*** Block opens ***

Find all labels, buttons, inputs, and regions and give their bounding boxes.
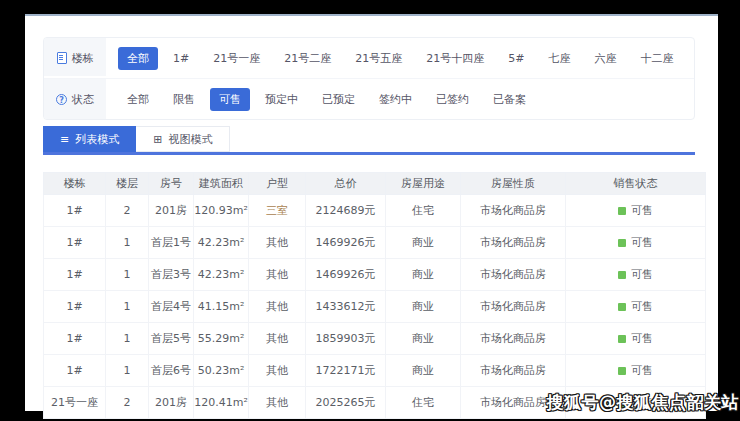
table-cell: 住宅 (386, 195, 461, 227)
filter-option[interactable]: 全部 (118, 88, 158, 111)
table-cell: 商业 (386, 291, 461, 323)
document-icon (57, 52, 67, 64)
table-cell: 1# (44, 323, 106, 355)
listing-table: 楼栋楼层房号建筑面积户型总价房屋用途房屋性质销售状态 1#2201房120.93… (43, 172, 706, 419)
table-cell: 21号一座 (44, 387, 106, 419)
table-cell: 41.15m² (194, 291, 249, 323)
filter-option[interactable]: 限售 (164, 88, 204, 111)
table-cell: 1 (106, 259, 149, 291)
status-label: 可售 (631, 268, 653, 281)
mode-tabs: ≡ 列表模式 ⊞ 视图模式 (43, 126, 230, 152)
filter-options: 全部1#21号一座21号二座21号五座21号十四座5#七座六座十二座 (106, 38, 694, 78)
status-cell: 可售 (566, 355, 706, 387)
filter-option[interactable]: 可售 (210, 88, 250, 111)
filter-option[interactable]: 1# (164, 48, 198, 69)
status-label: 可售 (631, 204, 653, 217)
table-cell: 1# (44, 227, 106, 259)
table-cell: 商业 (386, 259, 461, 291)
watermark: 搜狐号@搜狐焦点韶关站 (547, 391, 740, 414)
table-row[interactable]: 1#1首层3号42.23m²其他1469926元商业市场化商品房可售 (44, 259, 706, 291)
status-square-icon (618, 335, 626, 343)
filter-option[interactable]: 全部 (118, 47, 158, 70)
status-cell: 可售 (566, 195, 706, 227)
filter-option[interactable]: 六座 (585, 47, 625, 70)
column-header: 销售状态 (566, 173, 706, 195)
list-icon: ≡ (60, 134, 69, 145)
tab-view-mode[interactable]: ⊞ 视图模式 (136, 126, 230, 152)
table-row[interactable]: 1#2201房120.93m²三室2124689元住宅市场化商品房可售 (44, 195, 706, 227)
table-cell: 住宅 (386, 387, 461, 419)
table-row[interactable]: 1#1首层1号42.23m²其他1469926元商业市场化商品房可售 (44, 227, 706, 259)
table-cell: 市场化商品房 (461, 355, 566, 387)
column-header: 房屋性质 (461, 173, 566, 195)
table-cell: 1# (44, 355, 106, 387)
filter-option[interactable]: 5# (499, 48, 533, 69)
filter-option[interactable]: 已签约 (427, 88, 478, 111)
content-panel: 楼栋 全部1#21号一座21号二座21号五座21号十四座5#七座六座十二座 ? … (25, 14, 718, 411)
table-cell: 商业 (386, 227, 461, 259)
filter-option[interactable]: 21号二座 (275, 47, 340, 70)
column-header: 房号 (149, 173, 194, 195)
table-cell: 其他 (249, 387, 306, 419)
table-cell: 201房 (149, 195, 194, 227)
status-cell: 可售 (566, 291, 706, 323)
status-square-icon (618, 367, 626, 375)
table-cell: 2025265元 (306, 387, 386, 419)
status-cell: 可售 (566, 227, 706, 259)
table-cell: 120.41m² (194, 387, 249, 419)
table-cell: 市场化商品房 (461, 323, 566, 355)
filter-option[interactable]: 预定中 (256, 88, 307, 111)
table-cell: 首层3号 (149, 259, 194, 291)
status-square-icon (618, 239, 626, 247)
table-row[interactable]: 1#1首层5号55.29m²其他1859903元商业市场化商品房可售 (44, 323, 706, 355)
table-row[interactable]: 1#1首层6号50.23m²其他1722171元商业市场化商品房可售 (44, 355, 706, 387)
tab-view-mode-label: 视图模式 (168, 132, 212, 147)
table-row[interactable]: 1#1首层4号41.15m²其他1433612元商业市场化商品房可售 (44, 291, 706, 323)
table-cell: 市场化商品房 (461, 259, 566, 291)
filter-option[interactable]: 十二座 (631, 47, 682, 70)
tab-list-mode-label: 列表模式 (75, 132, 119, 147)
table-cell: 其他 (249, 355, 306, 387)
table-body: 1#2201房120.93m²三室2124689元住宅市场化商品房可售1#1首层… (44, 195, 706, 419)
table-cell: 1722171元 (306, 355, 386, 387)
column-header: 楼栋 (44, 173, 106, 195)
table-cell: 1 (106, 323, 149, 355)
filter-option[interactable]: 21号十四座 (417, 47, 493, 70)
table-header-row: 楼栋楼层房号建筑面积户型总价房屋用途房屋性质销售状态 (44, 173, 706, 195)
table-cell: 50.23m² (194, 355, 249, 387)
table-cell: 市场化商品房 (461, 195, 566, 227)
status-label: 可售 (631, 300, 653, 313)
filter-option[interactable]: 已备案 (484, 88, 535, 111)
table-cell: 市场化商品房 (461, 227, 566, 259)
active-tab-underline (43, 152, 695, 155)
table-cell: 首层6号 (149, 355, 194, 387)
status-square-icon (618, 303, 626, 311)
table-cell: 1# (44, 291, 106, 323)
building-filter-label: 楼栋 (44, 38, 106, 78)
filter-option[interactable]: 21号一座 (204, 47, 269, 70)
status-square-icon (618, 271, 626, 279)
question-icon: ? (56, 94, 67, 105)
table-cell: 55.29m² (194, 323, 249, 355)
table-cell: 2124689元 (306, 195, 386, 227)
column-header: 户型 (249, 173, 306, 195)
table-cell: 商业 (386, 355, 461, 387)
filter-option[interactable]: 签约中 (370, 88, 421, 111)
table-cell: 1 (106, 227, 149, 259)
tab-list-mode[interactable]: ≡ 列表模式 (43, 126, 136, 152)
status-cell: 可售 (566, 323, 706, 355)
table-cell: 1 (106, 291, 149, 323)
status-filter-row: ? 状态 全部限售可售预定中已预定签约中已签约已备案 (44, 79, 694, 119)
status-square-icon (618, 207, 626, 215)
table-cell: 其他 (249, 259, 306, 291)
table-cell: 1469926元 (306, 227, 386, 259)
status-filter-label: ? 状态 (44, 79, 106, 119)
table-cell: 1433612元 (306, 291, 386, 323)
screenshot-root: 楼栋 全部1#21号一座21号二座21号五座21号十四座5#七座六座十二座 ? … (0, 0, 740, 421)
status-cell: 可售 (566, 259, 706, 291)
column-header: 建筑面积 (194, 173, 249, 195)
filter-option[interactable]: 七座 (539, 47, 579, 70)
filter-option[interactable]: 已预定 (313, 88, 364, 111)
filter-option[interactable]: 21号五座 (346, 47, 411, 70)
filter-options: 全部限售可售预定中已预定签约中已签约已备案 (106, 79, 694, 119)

*** Block closes ***

- WHAT YOU NEED TO DO
In your copy, please omit the pictures and print every line of the records exactly.

- EXERCISE OUTPUT
Find all labels, buttons, inputs, and regions and give their bounding boxes.
table-cell: 住宅 (386, 195, 461, 227)
filter-option[interactable]: 全部 (118, 88, 158, 111)
table-cell: 商业 (386, 291, 461, 323)
document-icon (57, 52, 67, 64)
table-cell: 1# (44, 323, 106, 355)
listing-table: 楼栋楼层房号建筑面积户型总价房屋用途房屋性质销售状态 1#2201房120.93… (43, 172, 706, 419)
table-cell: 21号一座 (44, 387, 106, 419)
table-cell: 41.15m² (194, 291, 249, 323)
filter-option[interactable]: 限售 (164, 88, 204, 111)
table-cell: 1 (106, 259, 149, 291)
status-label: 可售 (631, 268, 653, 281)
mode-tabs: ≡ 列表模式 ⊞ 视图模式 (43, 126, 230, 152)
filter-options: 全部1#21号一座21号二座21号五座21号十四座5#七座六座十二座 (106, 38, 694, 78)
status-cell: 可售 (566, 355, 706, 387)
filter-option[interactable]: 可售 (210, 88, 250, 111)
filter-option[interactable]: 1# (164, 48, 198, 69)
status-label: 可售 (631, 204, 653, 217)
table-cell: 1# (44, 227, 106, 259)
table-cell: 商业 (386, 259, 461, 291)
watermark: 搜狐号@搜狐焦点韶关站 (547, 391, 740, 414)
table-row[interactable]: 1#1首层3号42.23m²其他1469926元商业市场化商品房可售 (44, 259, 706, 291)
status-square-icon (618, 335, 626, 343)
filter-option[interactable]: 全部 (118, 47, 158, 70)
status-cell: 可售 (566, 195, 706, 227)
filter-option[interactable]: 六座 (585, 47, 625, 70)
column-header: 销售状态 (566, 173, 706, 195)
list-icon: ≡ (60, 134, 69, 145)
tab-view-mode[interactable]: ⊞ 视图模式 (136, 126, 230, 152)
table-row[interactable]: 1#2201房120.93m²三室2124689元住宅市场化商品房可售 (44, 195, 706, 227)
table-cell: 住宅 (386, 387, 461, 419)
table-row[interactable]: 1#1首层1号42.23m²其他1469926元商业市场化商品房可售 (44, 227, 706, 259)
table-cell: 市场化商品房 (461, 355, 566, 387)
column-header: 房屋性质 (461, 173, 566, 195)
table-cell: 1# (44, 355, 106, 387)
filter-option[interactable]: 5# (499, 48, 533, 69)
filter-option[interactable]: 已签约 (427, 88, 478, 111)
content-panel: 楼栋 全部1#21号一座21号二座21号五座21号十四座5#七座六座十二座 ? … (25, 14, 718, 411)
table-cell: 商业 (386, 227, 461, 259)
filter-option[interactable]: 21号二座 (275, 47, 340, 70)
column-header: 房号 (149, 173, 194, 195)
table-cell: 其他 (249, 387, 306, 419)
table-cell: 201房 (149, 195, 194, 227)
status-cell: 可售 (566, 291, 706, 323)
status-square-icon (618, 367, 626, 375)
table-cell: 2025265元 (306, 387, 386, 419)
status-cell: 可售 (566, 227, 706, 259)
table-cell: 120.41m² (194, 387, 249, 419)
table-cell: 市场化商品房 (461, 323, 566, 355)
filter-option[interactable]: 预定中 (256, 88, 307, 111)
table-cell: 首层3号 (149, 259, 194, 291)
status-square-icon (618, 239, 626, 247)
table-row[interactable]: 1#1首层5号55.29m²其他1859903元商业市场化商品房可售 (44, 323, 706, 355)
table-row[interactable]: 1#1首层6号50.23m²其他1722171元商业市场化商品房可售 (44, 355, 706, 387)
tab-view-mode-label: 视图模式 (168, 132, 212, 147)
table-row[interactable]: 1#1首层4号41.15m²其他1433612元商业市场化商品房可售 (44, 291, 706, 323)
table-cell: 市场化商品房 (461, 259, 566, 291)
filter-option[interactable]: 十二座 (631, 47, 682, 70)
tab-list-mode-label: 列表模式 (75, 132, 119, 147)
table-cell: 其他 (249, 355, 306, 387)
table-body: 1#2201房120.93m²三室2124689元住宅市场化商品房可售1#1首层… (44, 195, 706, 419)
table-cell: 1722171元 (306, 355, 386, 387)
column-header: 楼栋 (44, 173, 106, 195)
table-cell: 1 (106, 323, 149, 355)
filter-option[interactable]: 21号十四座 (417, 47, 493, 70)
table-header-row: 楼栋楼层房号建筑面积户型总价房屋用途房屋性质销售状态 (44, 173, 706, 195)
table-cell: 50.23m² (194, 355, 249, 387)
table-cell: 市场化商品房 (461, 195, 566, 227)
status-label: 可售 (631, 300, 653, 313)
filter-option[interactable]: 已备案 (484, 88, 535, 111)
table-cell: 市场化商品房 (461, 227, 566, 259)
active-tab-underline (43, 152, 695, 155)
table-cell: 首层6号 (149, 355, 194, 387)
status-square-icon (618, 303, 626, 311)
table-cell: 1# (44, 291, 106, 323)
building-filter-label: 楼栋 (44, 38, 106, 78)
filter-option[interactable]: 21号一座 (204, 47, 269, 70)
status-square-icon (618, 271, 626, 279)
question-icon: ? (56, 94, 67, 105)
table-cell: 55.29m² (194, 323, 249, 355)
table-cell: 2124689元 (306, 195, 386, 227)
column-header: 户型 (249, 173, 306, 195)
table-cell: 商业 (386, 355, 461, 387)
filter-option[interactable]: 签约中 (370, 88, 421, 111)
table-cell: 1 (106, 227, 149, 259)
tab-list-mode[interactable]: ≡ 列表模式 (43, 126, 136, 152)
status-cell: 可售 (566, 323, 706, 355)
table-cell: 1 (106, 291, 149, 323)
status-filter-row: ? 状态 全部限售可售预定中已预定签约中已签约已备案 (44, 79, 694, 119)
status-square-icon (618, 207, 626, 215)
table-cell: 其他 (249, 259, 306, 291)
table-cell: 1469926元 (306, 227, 386, 259)
status-filter-label: ? 状态 (44, 79, 106, 119)
table-cell: 1433612元 (306, 291, 386, 323)
screenshot-root: 楼栋 全部1#21号一座21号二座21号五座21号十四座5#七座六座十二座 ? … (0, 0, 740, 421)
status-cell: 可售 (566, 259, 706, 291)
column-header: 建筑面积 (194, 173, 249, 195)
filter-option[interactable]: 七座 (539, 47, 579, 70)
filter-option[interactable]: 已预定 (313, 88, 364, 111)
filter-option[interactable]: 21号五座 (346, 47, 411, 70)
filter-options: 全部限售可售预定中已预定签约中已签约已备案 (106, 79, 694, 119)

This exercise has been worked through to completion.